CMS proposes historically low inpatient payment increases
Healthcare Auditing Weekly, May 5, 2009
John Commins, for HealthLeaders Media, May 1, 2009
CMS late Friday afternoon announced historically low net increases of well below 1% in its 2010 payment rates for Medicare inpatient services by both acute-care and long-term care hospitals, and signaled even larger reductions may be coming in the next two years.
CMS is proposing to update acute-care hospital rates by 2.1% for inflation less an adjustment of 1.9%, and 2.4% for inflation minus a 1.8% adjustment for long-term care hospitals, in both cases to remove the effect of increases in aggregate payments due to changes in hospital coding practices that CMS says do not reflect increases in the severity of illness in patients.
“We understand hospitals will be concerned about lower than historical update amounts,” says Charlene Frizzera, CMS acting administrator. “However, we are proposing an adjustment that minimizes the effects on FY 2010 payments while still meeting the requirements of the law, which may mean larger reductions in the next two years. We are asking for comments from the public to help us ensure that these proposals are the best ways to meet the requirements of the law.”
CMS says the projected 2.1% update for inflation for inpatient acute-care payment rates is lower than the updates applied in recent years and reflects the slowing rate of inflation in the economy.
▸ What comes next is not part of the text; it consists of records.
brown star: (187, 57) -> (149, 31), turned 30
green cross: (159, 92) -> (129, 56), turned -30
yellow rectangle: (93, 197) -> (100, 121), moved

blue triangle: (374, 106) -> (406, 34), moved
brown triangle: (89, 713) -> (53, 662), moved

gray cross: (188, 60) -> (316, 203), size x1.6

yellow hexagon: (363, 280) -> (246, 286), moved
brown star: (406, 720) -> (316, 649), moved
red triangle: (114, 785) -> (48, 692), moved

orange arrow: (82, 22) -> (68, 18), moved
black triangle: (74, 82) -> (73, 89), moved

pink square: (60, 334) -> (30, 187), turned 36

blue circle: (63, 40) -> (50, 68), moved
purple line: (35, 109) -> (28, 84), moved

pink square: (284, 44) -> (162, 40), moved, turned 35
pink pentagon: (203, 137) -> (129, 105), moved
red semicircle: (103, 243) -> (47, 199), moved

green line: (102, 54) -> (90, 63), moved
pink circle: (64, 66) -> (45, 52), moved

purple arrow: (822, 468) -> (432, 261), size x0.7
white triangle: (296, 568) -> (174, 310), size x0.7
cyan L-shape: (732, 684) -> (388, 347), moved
Because long-term care hospitals generally use a different mix of resources than acute care hospitals, their inflation update of 2.4% is determined using a different market basket than the market basket used for acute care hospitals.
Critics were not mollified by that explanation. Blair Childs, senior vice president of public affairs at Premier Health Alliance, says he is “extremely disappointed” by CMS’s net payment cut of 0.5%, on average and noted that hospital payments are already 7% below costs.
“As the economy and credit markets decline, non-profit hospitals are struggling, and now is not the time to further reduce hospital payments,” Childs says. The proposed rule would apply to approximately 3,500 acute-care hospitals paid under the Inpatient Prospective Payment System, and 400 long-term care hospitals paid under the Long-Term Care Hospital Prospective Payment System, beginning with discharges occurring on or after Oct. 1, 2009.
Medicare on Oct. 1, 2008 adopted a new classification system for general acute- and long-term care hospitals to better recognize severity of illness and the cost of treating Medicare patients. CMS says hospitals changed their documentation and coding of patient diagnoses under the new system in a manner that leads to an increase in aggregate payments without corresponding growth in actual patient severity.
CMS says the proposed documentation and coding adjustments help ensure that estimated aggregate payments to hospitals under the new classification systems would not increase solely as a result of the changes to the classification system and hospital coding practices. CMS says it “has the authority to make a much greater downward adjustment to payment rates to address these changes in hospital coding practices, but believes it would be prudent to phase-in the adjustment carefully over time.”